Kılıçdaroğlu: Çakalların olduğu yerde hiç kimse bize bir şey söyleyemez
CHP Genel Başkanı Kemal Kılıçdaroğlu ve Gelecek Partisi lideri Ahmet Davutoğlu, bugün bir araya geldi. İki lider toplantı sonrasında kameraların karşısına geçerek ortak basın toplantısı düzenledi.
CHP Genel Başkanı Kemal Kılıçdaroğlu, Alaattin Çakıcı’nın tehdidine ilişkin ilk kez konuştu. Kılıçdaroğlu, “Çakalların olduğu yerde hiç kimse bize bir şey söyleyemez” ifadesini kullandı.
Gelecek Partisi lideri Ahmet Davutoğlu da Kılıçdaroğlu’na yönelik tehdide, “Hiçbir siyasi parti lideri tehdit edilemez” ifadesini kullanarak tepki gösterdi.
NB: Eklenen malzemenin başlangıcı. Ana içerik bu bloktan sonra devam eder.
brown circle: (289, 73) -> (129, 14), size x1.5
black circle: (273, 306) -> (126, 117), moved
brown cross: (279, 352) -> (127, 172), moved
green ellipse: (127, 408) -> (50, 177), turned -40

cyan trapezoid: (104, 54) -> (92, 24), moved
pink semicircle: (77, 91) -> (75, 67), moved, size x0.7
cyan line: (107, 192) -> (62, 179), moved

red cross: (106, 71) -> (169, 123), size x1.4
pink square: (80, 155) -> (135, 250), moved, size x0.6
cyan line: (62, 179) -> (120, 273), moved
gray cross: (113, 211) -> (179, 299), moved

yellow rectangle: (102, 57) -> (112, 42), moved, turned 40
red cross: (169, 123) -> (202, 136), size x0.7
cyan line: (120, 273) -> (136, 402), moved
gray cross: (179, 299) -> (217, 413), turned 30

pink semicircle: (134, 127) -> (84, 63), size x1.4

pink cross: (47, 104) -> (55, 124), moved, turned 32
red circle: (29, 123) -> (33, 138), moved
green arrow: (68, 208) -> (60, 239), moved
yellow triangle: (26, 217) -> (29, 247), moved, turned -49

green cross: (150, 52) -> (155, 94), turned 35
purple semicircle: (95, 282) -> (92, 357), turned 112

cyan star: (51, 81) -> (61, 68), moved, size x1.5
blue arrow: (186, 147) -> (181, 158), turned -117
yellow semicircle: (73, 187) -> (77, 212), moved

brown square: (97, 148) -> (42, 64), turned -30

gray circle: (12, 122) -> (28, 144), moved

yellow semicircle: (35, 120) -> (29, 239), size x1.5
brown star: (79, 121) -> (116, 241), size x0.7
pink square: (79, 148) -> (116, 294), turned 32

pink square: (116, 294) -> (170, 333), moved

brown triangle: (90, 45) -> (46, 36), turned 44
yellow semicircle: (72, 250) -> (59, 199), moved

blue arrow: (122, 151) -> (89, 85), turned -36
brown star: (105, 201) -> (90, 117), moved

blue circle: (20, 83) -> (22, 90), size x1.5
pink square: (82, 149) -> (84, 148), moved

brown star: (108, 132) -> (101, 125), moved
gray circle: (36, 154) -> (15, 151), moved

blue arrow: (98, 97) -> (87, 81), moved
CHP lideri ayrıca dört partinin bir araya gelerek anayasa taslağı hazırladığı iddiasına sert bir dille tepki gösterdi. “Millet İttifakı olarak bir araya geldik, ilkeleri belirledik. Anayasa çalışması yaptınız mı? Yapmadık arkadaşlar yapsaydık elimizde bir metin olurdu değil mi?” diyen Kılıçdaroğlu, “Bu neden bu kadar tartışılıyor? Bütün bunları bir tarafa yatarak demokrasinin önünü tıkamak için baskı rejimini yasallaştırmak için her şeyi yapıyorlar. Ne yaparlarsa yapsınlar bu ülkeye güçlü bir parlamenter sistem getirmeye bu ülkenin insanı kararlı” dedi.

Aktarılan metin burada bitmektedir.